- [WHAT YOU NEED TO DO]: Write out the records that follow exactly. Do not include pictures.

[Dataset items]
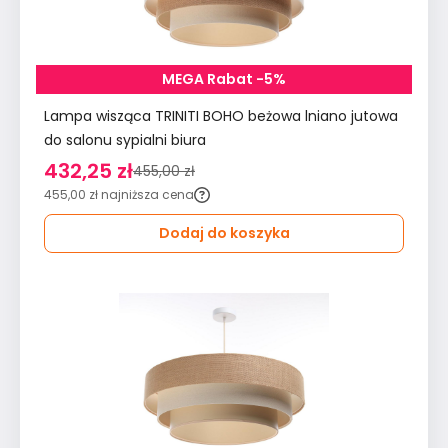
MEGA Rabat -5%
Lampa wisząca TRINITI BOHO beżowa lniano jutowa
do salonu sypialni biura
432,25 zł
455,00 zł
455,00 zł
najniższa cena
Dodaj do koszyka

- [SOLUTION FOR THIS PROBLEM]:
MEGA Rabat -5%
Lampa wisząca TRINITI BOHO beżowa lniano jutowa
do salonu sypialni biura
432,25 zł
455,00 zł
455,00 zł
najniższa cena
Dodaj do koszyka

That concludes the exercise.